On the other (north) side of Rees Road were houses - numbers 1-10. In no.10 lived Mr and Mrs Robinson. She worked in Woolworths and their son, Carlo, worked in Weller's Butchers. Mr Budgen lived in no.9 and worked at the tanyard. The Harcourts were at no.8. Mt Harcourt was a painter and worked at Netherne. Mr Birch, a bus driver was at n.7. I cann't remember the name of the people at no. 6. although he was a hearse driver for Stonemans. The husband of the lady at no.4 came from the Welsh mines.
 On the opposite corner of Rees Road from Wellers butchers was the Popular Hat shop, which was owned by Thomas Brinley. After that was Rookes Ladies Lingerie - later an off licence - then Woolworths, then Currys bike shop. This is at the outbreak of war in 1939. When the war scare came in late 1938 the open area in Rees Road was dug out for air raid shelters. After the war it was turned into a car park. 

 
Wartime  
   
Mrs Bridger
I lived at Salfords when I was single and there were heavy guns at Redhill Aerodrome. But the worst thing was the machine guns; they were tested - or ammunition was being tested - by the Monotype and you could hear them all day. The Monotype was one of the largest employers around here. I lived in a house that backed on to the railway and the German 'planes used to follow the railway to London. There were times when you could see the glow in the sky from the fires in London.
   
Jimmy Bridger
Ted Ayres, local policeman, had two bombs in his place at Warren Road, Reigate, one that exploded and one that didn't. Ted was a police Inspector and when he retired became a runner for a solicitor, Pringle I think. Ted Ayres was connected with the first smash and grab raid from a car in the country; I think it was from Tanners jewellers in Station Road, Redhill. Whether he gave chase or was just involved in the investigation I can't remember.
I was a police messenger at the town hall, Reigate, during the war - you had to join something then - with Ted Ayres. Mr Solomons from Reigate Tailors was also a police messenger. They had a canteen there and Ted would often get me and the other boys a jacket potato. I wasn't in the home guard; I was a messenger boy for the police. The uniforms badges say 'PAMS' - Police Auxiliary Messenger Service. It was run by Captain Sutton who lived in a house called 'Elmsfield' in Clarendon Road, Redhill. I used to be on the switchboard.
Me aged fifteen as a police messenger.
 
 
 Our action post for the police messengers was at the top of Redstone hill in a lodge about where Chanctonbury Chase is. I was on duty with Walter Pendered when an air raid was on. Walter and I walked out the back and were standing by Redstone Hollow - there are houses in it now - and we saw a doodlebug coming. It was night and we could hear it and see the red glow from its exhaust. We wondered where it was going when suddenly it spun round - someone said it hit a Barrage balloon cable but I don't know whether it did or not. Down it went; it nearly knocked us off our feet up there, it was a hell of a bang. The phone was going and I was told to report to the action post in Earlswood Road. I jumped on my bike and sped down Redstone Hollow. I saw an air raid warden coming along and asked where the action post was. He said it was by the waxworks. I told him he was joking. I didn't mind biking a little way but I wasn't going to London. I didn't know there was a waxworks in Earlswood where they made wax for various uses. Anyway, once I realised where the action post was I was one of the first messengers there.
As a messenger I went all over the place, to Redhill police station, Reigate police station - there were very few phones in those days, people just didn't have them in their homes. Look at the Redhill 'phone numbers, mine at Latty's was 955, Linters was 950, John Roberts shop was 90, they were all under two thousand, and the telephone area was quite large. So I would get given messages and I would take them wherever was necessary. Several times I went to St. John's School, I never knew why I had to go there.
   

Left - A cutting I kept from the Surrey Mirror about the tragedy at Earlswood.

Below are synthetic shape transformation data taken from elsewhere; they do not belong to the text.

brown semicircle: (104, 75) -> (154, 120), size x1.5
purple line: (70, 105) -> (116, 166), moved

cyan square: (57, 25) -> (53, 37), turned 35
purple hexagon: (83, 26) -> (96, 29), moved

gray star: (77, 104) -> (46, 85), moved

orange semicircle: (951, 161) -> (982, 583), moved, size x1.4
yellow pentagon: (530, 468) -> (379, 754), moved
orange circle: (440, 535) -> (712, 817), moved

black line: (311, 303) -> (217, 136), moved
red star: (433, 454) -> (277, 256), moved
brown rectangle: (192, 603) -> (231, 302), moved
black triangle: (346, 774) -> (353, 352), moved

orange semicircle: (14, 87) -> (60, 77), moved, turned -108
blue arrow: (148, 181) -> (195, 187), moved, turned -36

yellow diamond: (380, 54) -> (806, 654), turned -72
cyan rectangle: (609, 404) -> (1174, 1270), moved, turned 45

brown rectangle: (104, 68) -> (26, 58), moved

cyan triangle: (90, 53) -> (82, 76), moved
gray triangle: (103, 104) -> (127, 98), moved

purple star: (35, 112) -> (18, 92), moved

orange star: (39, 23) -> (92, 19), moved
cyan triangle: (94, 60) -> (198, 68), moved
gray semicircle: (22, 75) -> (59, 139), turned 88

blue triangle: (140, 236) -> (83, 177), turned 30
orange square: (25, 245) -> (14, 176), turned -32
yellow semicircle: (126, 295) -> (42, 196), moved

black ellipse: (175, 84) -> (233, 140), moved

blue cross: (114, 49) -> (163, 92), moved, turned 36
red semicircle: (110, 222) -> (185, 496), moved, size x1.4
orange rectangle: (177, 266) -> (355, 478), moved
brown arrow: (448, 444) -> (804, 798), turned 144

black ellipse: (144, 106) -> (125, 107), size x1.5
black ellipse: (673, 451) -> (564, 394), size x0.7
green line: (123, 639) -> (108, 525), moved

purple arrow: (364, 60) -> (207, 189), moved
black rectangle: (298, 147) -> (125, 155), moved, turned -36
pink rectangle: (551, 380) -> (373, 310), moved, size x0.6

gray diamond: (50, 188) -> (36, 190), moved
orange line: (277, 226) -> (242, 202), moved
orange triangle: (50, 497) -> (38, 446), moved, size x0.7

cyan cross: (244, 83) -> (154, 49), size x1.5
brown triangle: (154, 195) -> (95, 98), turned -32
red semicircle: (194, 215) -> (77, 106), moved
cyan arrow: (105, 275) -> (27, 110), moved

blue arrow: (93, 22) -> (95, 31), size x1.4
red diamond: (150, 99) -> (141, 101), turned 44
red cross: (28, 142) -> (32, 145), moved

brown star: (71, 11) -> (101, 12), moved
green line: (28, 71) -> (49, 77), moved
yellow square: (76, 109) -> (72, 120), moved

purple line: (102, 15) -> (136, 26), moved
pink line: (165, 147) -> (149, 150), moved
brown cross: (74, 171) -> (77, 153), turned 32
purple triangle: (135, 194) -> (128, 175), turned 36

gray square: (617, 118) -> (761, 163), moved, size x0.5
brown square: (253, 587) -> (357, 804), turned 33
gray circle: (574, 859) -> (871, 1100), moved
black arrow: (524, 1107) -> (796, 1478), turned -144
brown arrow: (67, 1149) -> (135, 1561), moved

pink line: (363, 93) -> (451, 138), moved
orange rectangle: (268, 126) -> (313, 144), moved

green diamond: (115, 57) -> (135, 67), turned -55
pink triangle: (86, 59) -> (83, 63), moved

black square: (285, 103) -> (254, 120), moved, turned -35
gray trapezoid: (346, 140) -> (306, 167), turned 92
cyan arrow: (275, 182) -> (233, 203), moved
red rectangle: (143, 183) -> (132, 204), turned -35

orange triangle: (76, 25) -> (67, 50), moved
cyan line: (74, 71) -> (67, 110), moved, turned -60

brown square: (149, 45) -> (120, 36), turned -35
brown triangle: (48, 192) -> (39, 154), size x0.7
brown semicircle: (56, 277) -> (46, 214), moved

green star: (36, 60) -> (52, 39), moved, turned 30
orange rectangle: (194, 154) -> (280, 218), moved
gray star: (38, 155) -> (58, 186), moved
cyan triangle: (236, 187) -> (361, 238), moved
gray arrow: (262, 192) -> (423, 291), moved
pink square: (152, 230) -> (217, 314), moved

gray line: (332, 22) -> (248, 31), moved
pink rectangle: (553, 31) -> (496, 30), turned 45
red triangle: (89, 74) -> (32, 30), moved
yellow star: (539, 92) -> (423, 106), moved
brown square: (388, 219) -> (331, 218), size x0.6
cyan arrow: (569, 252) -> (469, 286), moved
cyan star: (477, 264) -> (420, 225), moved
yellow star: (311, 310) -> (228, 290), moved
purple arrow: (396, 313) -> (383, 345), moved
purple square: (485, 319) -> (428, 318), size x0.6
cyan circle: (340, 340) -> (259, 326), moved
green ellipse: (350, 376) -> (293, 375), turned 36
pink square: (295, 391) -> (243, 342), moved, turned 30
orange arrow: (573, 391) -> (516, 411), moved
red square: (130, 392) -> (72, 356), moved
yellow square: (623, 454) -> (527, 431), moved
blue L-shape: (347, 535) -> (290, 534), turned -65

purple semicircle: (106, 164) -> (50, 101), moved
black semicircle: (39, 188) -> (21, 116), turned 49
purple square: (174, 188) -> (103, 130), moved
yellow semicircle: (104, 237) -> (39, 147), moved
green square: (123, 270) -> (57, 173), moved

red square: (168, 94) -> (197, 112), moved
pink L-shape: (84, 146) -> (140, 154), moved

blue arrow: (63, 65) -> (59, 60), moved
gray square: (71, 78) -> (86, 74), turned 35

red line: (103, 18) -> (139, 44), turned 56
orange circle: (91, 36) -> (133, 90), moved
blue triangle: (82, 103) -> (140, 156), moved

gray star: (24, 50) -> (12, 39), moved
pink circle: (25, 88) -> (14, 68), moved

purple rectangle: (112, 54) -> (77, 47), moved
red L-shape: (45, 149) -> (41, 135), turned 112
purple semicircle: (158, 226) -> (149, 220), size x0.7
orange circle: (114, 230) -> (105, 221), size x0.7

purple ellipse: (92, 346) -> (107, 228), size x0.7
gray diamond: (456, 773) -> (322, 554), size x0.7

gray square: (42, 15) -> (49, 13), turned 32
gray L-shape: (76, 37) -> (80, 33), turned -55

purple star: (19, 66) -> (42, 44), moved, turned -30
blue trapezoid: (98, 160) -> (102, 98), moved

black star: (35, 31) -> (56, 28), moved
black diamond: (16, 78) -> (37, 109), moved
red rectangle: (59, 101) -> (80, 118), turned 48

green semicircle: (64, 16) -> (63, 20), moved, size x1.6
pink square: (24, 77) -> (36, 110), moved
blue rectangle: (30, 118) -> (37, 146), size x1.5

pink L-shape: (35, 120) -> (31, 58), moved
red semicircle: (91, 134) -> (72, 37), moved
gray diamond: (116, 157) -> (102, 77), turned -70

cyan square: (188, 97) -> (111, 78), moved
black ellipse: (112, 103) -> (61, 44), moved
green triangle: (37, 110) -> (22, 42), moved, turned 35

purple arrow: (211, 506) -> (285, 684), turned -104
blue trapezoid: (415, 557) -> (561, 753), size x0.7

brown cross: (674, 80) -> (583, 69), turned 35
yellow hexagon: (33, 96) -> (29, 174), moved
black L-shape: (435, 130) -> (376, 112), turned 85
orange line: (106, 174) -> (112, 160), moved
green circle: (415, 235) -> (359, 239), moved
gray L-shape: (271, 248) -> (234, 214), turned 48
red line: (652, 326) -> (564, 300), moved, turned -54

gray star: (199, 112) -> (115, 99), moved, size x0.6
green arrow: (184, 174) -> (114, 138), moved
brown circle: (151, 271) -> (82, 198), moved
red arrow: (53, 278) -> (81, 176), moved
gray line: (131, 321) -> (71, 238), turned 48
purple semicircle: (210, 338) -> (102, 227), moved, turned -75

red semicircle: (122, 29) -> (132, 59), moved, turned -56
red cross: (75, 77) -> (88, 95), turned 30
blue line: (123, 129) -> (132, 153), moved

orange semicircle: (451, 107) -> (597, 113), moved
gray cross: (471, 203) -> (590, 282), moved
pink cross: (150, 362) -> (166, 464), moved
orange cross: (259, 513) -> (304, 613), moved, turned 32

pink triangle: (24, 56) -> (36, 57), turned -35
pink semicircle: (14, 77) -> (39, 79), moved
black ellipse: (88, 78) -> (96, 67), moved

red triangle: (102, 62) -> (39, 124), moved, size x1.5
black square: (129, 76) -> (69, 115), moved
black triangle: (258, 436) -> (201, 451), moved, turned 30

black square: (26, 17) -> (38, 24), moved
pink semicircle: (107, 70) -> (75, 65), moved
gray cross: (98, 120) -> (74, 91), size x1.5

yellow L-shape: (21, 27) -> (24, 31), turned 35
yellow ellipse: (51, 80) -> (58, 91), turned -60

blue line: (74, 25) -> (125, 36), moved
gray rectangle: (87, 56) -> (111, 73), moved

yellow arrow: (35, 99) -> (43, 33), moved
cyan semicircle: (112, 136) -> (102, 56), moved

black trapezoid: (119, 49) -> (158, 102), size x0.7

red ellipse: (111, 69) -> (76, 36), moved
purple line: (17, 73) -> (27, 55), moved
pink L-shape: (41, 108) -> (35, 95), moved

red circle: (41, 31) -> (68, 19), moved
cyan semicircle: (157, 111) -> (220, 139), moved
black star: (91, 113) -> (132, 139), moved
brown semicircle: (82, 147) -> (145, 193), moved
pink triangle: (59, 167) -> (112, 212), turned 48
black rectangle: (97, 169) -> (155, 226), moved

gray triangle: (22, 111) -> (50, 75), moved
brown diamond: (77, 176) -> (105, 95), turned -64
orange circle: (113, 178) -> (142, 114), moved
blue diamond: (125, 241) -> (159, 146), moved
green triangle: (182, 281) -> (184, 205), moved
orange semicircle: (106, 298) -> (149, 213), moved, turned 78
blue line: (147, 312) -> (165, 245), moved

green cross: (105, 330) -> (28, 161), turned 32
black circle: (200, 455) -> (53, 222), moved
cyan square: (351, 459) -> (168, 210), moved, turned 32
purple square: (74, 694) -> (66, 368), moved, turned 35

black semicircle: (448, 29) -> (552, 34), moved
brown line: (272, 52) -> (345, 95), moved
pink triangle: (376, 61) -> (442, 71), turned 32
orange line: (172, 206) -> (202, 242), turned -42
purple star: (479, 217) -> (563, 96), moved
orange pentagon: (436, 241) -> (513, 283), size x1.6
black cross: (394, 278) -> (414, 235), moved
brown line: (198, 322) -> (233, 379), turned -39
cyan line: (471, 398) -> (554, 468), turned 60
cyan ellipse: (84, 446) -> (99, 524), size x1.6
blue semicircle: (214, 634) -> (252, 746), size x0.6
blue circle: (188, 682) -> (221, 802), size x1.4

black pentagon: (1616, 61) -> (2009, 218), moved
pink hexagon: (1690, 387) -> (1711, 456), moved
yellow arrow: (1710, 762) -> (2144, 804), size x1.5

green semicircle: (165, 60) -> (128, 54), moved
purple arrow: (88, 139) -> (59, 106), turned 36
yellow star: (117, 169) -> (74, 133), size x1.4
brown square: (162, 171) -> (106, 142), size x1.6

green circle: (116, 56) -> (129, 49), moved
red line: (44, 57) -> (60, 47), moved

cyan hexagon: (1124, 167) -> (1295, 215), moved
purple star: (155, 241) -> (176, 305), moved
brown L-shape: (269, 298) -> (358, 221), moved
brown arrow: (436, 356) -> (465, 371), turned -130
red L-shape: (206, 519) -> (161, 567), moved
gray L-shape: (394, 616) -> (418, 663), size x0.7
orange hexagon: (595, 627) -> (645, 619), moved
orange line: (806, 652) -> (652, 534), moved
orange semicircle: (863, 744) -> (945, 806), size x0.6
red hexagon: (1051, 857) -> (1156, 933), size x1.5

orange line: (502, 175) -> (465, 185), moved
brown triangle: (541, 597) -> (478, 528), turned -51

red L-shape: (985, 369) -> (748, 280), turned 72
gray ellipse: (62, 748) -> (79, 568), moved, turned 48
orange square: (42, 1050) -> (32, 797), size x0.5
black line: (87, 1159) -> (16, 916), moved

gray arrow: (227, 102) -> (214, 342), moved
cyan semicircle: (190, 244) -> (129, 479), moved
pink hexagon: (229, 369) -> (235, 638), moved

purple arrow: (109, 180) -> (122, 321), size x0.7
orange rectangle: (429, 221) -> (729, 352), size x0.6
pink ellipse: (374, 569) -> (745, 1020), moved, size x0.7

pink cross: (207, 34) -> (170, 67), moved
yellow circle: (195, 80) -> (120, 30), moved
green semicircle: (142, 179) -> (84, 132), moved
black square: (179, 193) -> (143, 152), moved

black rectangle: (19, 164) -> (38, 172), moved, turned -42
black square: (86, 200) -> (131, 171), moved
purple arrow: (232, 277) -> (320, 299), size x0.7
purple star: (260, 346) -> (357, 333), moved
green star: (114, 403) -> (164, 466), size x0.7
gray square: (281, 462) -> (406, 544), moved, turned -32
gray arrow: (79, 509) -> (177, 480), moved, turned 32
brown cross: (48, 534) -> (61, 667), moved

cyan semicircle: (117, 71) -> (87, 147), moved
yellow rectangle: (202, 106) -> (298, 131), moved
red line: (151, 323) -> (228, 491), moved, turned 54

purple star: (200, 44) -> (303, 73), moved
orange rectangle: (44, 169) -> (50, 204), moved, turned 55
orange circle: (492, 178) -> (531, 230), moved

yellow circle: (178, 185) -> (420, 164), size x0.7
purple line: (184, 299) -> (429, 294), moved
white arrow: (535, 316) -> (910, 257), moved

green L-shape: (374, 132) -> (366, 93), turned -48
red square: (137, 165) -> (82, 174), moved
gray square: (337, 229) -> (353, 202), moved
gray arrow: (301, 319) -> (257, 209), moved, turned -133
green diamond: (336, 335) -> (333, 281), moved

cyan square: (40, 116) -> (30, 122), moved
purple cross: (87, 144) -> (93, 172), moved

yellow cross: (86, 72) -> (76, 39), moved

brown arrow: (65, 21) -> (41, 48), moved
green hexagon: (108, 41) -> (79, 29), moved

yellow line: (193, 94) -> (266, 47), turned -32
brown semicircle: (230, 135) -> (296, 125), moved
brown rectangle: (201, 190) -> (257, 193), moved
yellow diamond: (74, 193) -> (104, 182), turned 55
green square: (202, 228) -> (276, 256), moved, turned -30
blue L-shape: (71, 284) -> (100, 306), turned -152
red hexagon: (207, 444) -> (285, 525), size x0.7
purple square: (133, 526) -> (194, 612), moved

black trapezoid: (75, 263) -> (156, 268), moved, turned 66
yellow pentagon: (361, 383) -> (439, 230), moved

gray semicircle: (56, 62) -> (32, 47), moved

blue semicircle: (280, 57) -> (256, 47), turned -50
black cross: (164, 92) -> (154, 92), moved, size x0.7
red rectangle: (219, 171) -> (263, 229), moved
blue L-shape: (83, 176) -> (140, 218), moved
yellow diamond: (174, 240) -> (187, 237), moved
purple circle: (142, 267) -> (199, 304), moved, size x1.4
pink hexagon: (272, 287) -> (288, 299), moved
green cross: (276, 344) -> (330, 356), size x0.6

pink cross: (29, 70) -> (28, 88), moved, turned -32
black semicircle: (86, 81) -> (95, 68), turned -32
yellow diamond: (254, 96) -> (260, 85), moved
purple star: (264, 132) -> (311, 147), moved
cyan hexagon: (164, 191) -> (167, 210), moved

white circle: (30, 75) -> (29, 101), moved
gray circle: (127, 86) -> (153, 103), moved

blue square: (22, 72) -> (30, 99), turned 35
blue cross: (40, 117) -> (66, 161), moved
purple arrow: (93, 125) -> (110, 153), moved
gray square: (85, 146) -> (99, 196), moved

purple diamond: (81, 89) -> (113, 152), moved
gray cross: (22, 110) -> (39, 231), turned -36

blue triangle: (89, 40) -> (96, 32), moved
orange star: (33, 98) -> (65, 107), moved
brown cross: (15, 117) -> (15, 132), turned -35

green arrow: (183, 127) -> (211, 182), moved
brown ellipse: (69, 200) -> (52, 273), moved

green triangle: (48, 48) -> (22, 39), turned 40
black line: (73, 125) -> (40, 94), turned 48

Above - A letter from the Superintendent of the Reigate Borough police, Willian beacher, thanking me for my part in the following operation.

(Both documents courtesy Jimmy Bridger)

   
Walter Pendered was in the police. Lots of local trades people joined the police. There were WRs (war reserves), TCs (temporary constables) and PCs, (police constables).
The Police Auxiliary Messenger Service in 1940.
Captain Sutton is seated centre front.
(photo courtesy Jimmy Bridger)
 
 
I think Walter was a WR. All were like extra policeman. Each had his own job to do and all had to do nights as well. Many of the local trade’s people joined. It was easier than the Home Guard. I could have gone into the air cadets, army cadets or sea cadets, but as Captain Sutton was a customer in our shop I thought I'd join the police service as a messenger. A bonus was that it had a smarter uniform.
 Reigate 2211 was the 'phone number for Reigate Joint Police Force on the switchboard at Reigate. Of course it was all disbanded at the end of the war. I've got a letter thanking me for my service and saying that I would be welcome back to continue with my duties, unpaid of course, any time you feel like it. I've a good mind to take the letter down to the police station now and say that I've come back to have a go at the switchboard.
   
My letter of thanks for my service in the Police Messenger Service signed by the Home Secretary of the time Sir Donald Somerwell.
 
RAF
I joined the RAF in November 1945, a month after the war ended, and came out February 1949. I chose the RAF because my brother had been in for five years. This was national service, of course, and a form of conscription. I was an armourer stationed in Cambridgeshire where we were sending materials to Germany as part of the in the Berlin Airlift. I got a demob suit when I came out.
Being an armourer I got the opportunity to shoot at Wisley. We were told that four armourers would have a day out shooting at a range just outside Cambridge. On the first day we were in the butts putting the targets up and down while others did the shooting. After that they said that we could have a go. There were about twenty-five people there altogether, mostly officers. There were going to form a team and we shot over a couple of weeks or more. At that time we were down to twelve, eight for the team and four reserves and I was still in it. On the strength of that I had a fortnight at Bisley and was the only NCO in the team, the rest were officers. I wasn’t treated like an erk, they’d say ‘Good morning’ Bridger’, and in the pub wouldn’t let me buy a drink. On the day My Love won the derby (1948) I won an egg shoot. At 600 yards they draw a pencilled egg on the target, it’s a shilling a round and you can’t see the egg. You don’t concentrate too much you just aim more or less for the target. Firing a .303 you fire rapid, snap etc and I won. There were a hundred targets with two people to a target so it was a lot of money. Remembering that my pay was £2.10s a fortnight – you got paid fortnightly in the RAF - I won £17.10s, so it was worth having. We had quite a party and spent the lot. What a night that was, I could hardly see the targets the next morning
As I said, I’d become one of the boys. On the last Sunday Squadron Leader Hattersley asked me how I was getting back to camp. I said that if I could get home I’d go back in my car. He asked why I didn’t go and get it and I told him that no-one was allowed out of the camp. He asked me where I lived and I told him Redhill and he drove me there in his Humber. He even stayed and had Sunday lunch with us. When we got back to Bisley I had to drive in close behind him so I could get back into camp.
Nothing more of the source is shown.